[Records for the exercise]

>>

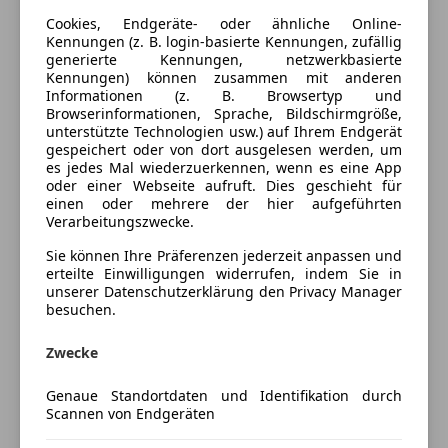
Cookies, Endgeräte- oder ähnliche Online-
Kraftstoff
Benzin
Kennungen (z. B. login-basierte Kennungen, zufällig
generierte Kennungen, netzwerkbasierte
Kraftstoffverbrauch
0,00
l/100 km (komb.)
Kennungen) können zusammen mit anderen
Informationen (z. B. Browsertyp und
Browserinformationen, Sprache, Bildschirmgröße,
unterstützte Technologien usw.) auf Ihrem Endgerät
Ausstattung
gespeichert oder von dort ausgelesen werden, um
es jedes Mal wiederzuerkennen, wenn es eine App
Komfort
Mehr anzeigen
oder einer Webseite aufruft. Dies geschieht für
einen oder mehrere der hier aufgeführten
Elektrische Fensterheber
Verarbeitungszwecke.
Elektrische Seitenspiegel
Fahrzeugbeschreibung
Sie können Ihre Präferenzen jederzeit anpassen und
Lederlenkrad
erteilte Einwilligungen widerrufen, indem Sie in
unserer Datenschutzerklärung den Privacy Manager
Verkaufe BMW Z1. Das Auto wurde in den letzten
Sicherheit
besuchen.
Jahren kaum mehr gefahren. Ölwechsel/Service,
ABS
Zahnriemen und Pickerl frisch gemacht.
Zwecke
Servolenkung
Leider sind die Halter des rechts hinteren Seitenteil
Zentralverriegelung
gebrochen und müssten gemacht werden.
Genaue Standortdaten und Identifikation durch
Scannen von Endgeräten
Eine Besichtigung ist nach Absprache gerne möglich.
Extras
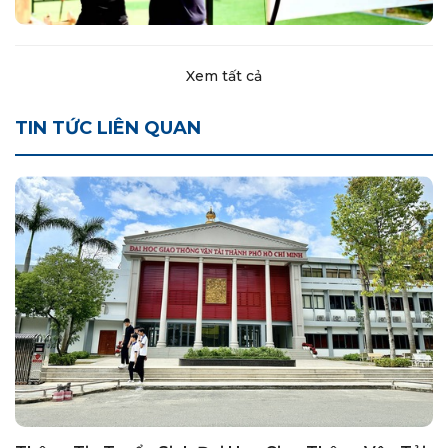
Xem tất cả
TIN TỨC LIÊN QUAN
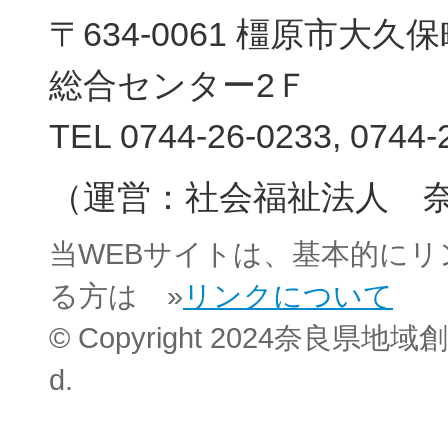
〒634-0061 橿原市大
総合センター2Ｆ
新規登
TEL 0744-26-0233, 0744-
（運営：社会福祉法人 
当WEBサイトは、基本的に
る方は »
リンクについて
© Copyright 2024奈良県地域創
d.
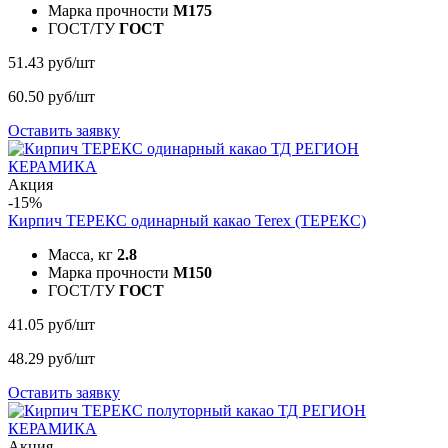
Марка прочности
M175
ГОСТ/ТУ
ГОСТ
51.43 руб/шт
60.50 руб/шт
Оставить заявку
Акция
-15%
Кирпич ТЕРЕКС одинарный какао
Terex (ТЕРЕКС)
Масса, кг
2.8
Марка прочности
M150
ГОСТ/ТУ
ГОСТ
41.05 руб/шт
48.29 руб/шт
Оставить заявку
Акция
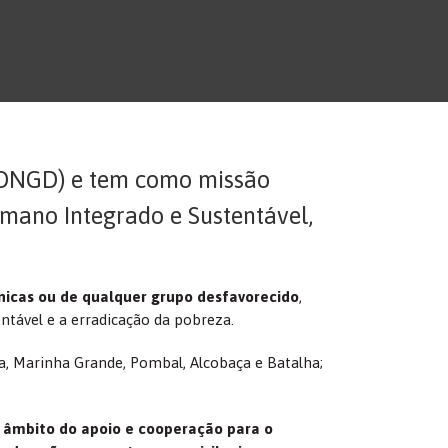
(ONGD) e tem como missão
mano Integrado e Sustentável,
nicas ou de qualquer grupo desfavorecido
,
ntável e a erradicação da pobreza.
a, Marinha Grande, Pombal, Alcobaça e Batalha;
o âmbito do apoio e cooperação para o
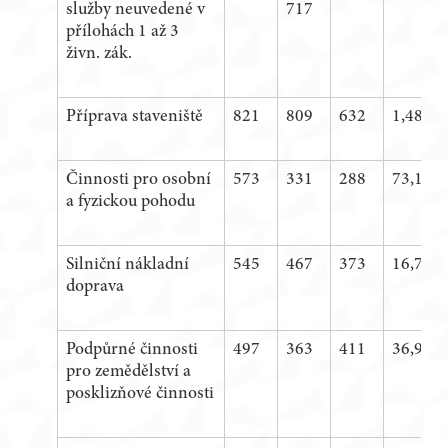
služby neuvedené v
717
přílohách 1 až 3
živn. zák.
Příprava staveniště
821
809
632
1,48 %
Činnosti pro osobní
573
331
288
73,11 
a fyzickou pohodu
Silniční nákladní
545
467
373
16,70 
doprava
Podpůrné činnosti
497
363
411
36,91 
pro zemědělství a
posklizňové činnosti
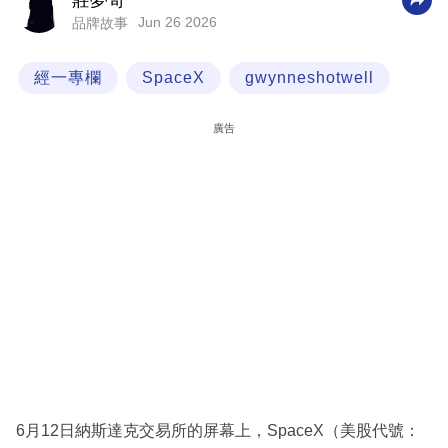
莊夢奇
Jun 26 2026
品牌故事
科
技
經一專欄
SpaceX
gwynneshotwell
職
場
廣告
生
活
時
事
專
欄
訂
閱
專
6月12日納斯達克交易所的屏幕上，SpaceX（美股代號：
區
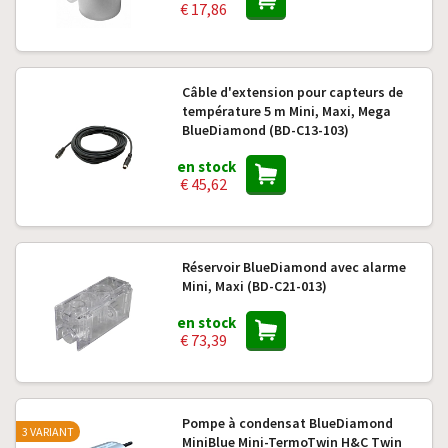
€ 17,86
Câble d'extension pour capteurs de
température 5 m Mini, Maxi, Mega
BlueDiamond (BD-C13-103)
en stock
€ 45,62
Réservoir BlueDiamond avec alarme
Mini, Maxi (BD-C21-013)
en stock
€ 73,39
Pompe à condensat BlueDiamond
3 VARIANT
MiniBlue Mini-TermoTwin H&C Twin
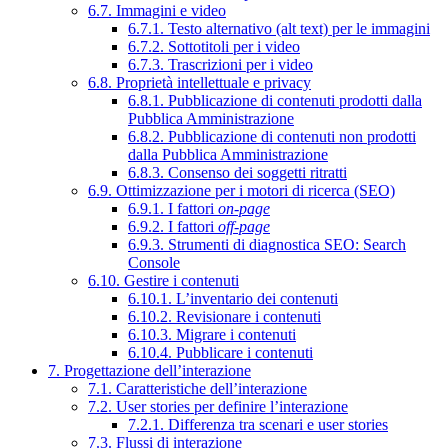
6.7. Immagini e video
6.7.1. Testo alternativo (alt text) per le immagini
6.7.2. Sottotitoli per i video
6.7.3. Trascrizioni per i video
6.8. Proprietà intellettuale e privacy
6.8.1. Pubblicazione di contenuti prodotti dalla
Pubblica Amministrazione
6.8.2. Pubblicazione di contenuti non prodotti
dalla Pubblica Amministrazione
6.8.3. Consenso dei soggetti ritratti
6.9. Ottimizzazione per i motori di ricerca (SEO)
6.9.1. I fattori
on-page
6.9.2. I fattori
off-page
6.9.3. Strumenti di diagnostica SEO: Search
Console
6.10. Gestire i contenuti
6.10.1. L’inventario dei contenuti
6.10.2. Revisionare i contenuti
6.10.3. Migrare i contenuti
6.10.4. Pubblicare i contenuti
7. Progettazione dell’interazione
7.1. Caratteristiche dell’interazione
7.2. User stories per definire l’interazione
7.2.1. Differenza tra scenari e user stories
7.3. Flussi di interazione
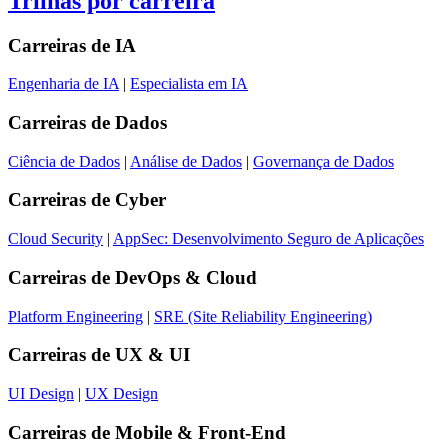
Trilhas por carreira
Carreiras de
IA
Engenharia de IA
|
Especialista em IA
Carreiras de
Dados
Ciência de Dados
|
Análise de Dados
|
Governança de Dados
Carreiras de
Cyber
Cloud Security
|
AppSec: Desenvolvimento Seguro de Aplicações
Carreiras de
DevOps & Cloud
Platform Engineering
|
SRE (Site Reliability Engineering)
Carreiras de
UX & UI
UI Design
|
UX Design
Carreiras de
Mobile & Front-End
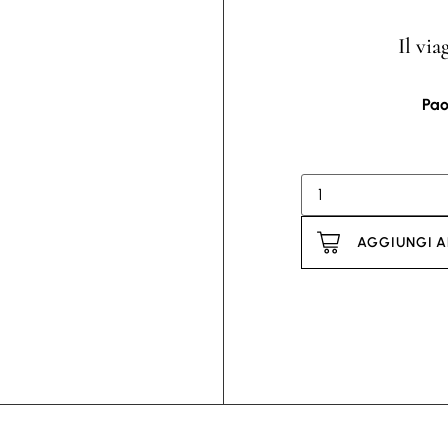
Il via
Pao
AGGIUNGI A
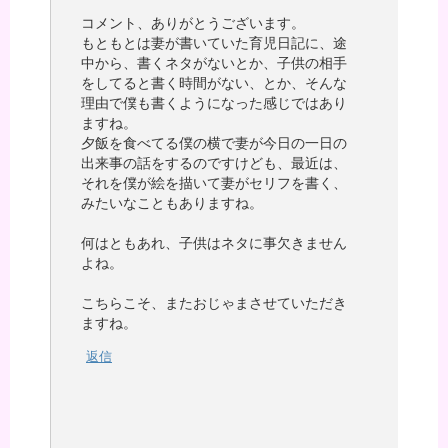
コメント、ありがとうございます。
もともとは妻が書いていた育児日記に、途
中から、書くネタがないとか、子供の相手
をしてると書く時間がない、とか、そんな
理由で僕も書くようになった感じではあり
ますね。
夕飯を食べてる僕の横で妻が今日の一日の
出来事の話をするのですけども、最近は、
それを僕が絵を描いて妻がセリフを書く、
みたいなこともありますね。
何はともあれ、子供はネタに事欠きません
よね。
こちらこそ、またおじゃまさせていただき
ますね。
返信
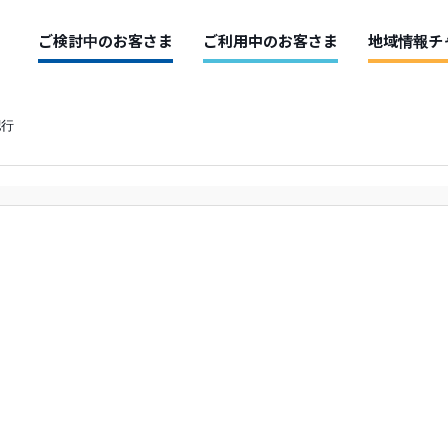
ご検討中のお客さま
ご利用中のお客さま
地域情報チ
紀行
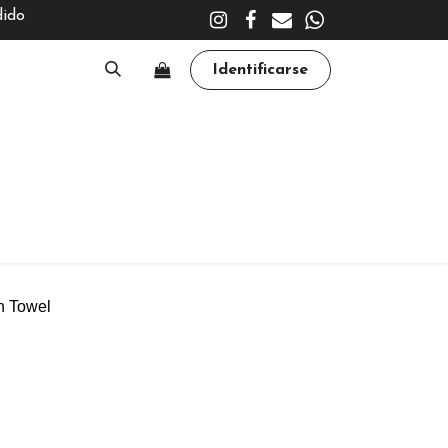
dido
Identificarse
A
CLÍNICA
TRATAMIENTOS
ACADEMY
n Towel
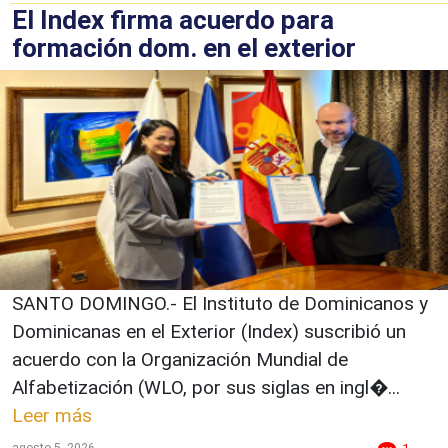
El Index firma acuerdo para
formación dom. en el exterior
SANTO DOMINGO.- El Instituto de Dominicanos y
Dominicanas en el Exterior (Index) suscribió un
acuerdo con la Organización Mundial de
Alfabetización (WLO, por sus siglas en ingl�...
Leer más
agosto 5, 2026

<<

Repeat, without pictures, exactly the lines of the data above from the one containing "TIN TỨC LIÊN QUAN" through the one containing "Réservoir BlueDiamond avec alarme", including both and adding nothing.

[Finished task]
TIN TỨC LIÊN QUAN
〒634-0061 橿原市大
総合センター2Ｆ
新規登
TEL 0744-26-0233, 0744-
（運営：社会福祉法人 
当WEBサイトは、基本的に
る方は »
リンクについて
© Copyright 2024奈良県地域創
d.
Марка прочности
M175
ГОСТ/ТУ
ГОСТ
51.43 руб/шт
60.50 руб/шт
Оставить заявку
Акция
-15%
Кирпич ТЕРЕКС одинарный какао
Terex (ТЕРЕКС)
Масса, кг
2.8
Марка прочности
M150
ГОСТ/ТУ
ГОСТ
41.05 руб/шт
48.29 руб/шт
Оставить заявку
Акция
(ONGD) e tem como missão
mano Integrado e Sustentável,
nicas ou de qualquer grupo desfavorecido
,
ntável e a erradicação da pobreza.
a, Marinha Grande, Pombal, Alcobaça e Batalha;
o âmbito do apoio e cooperação para o
služby neuvedené v
717
přílohách 1 až 3
živn. zák.
Příprava staveniště
821
809
632
1,48 %
Činnosti pro osobní
573
331
288
73,11 
a fyzickou pohodu
Silniční nákladní
545
467
373
16,70 
doprava
Podpůrné činnosti
497
363
411
36,91 
pro zemědělství a
posklizňové činnosti
莊夢奇
Jun 26 2026
品牌故事
科
技
經一專欄
SpaceX
gwynneshotwell
職
場
廣告
生
活
時
事
專
欄
訂
閱
專
6月12日納斯達克交易所的屏幕上，SpaceX（美股代號：
區
€ 17,86
Câble d'extension pour capteurs de
température 5 m Mini, Maxi, Mega
BlueDiamond (BD-C13-103)
en stock
€ 45,62
Réservoir BlueDiamond avec alarme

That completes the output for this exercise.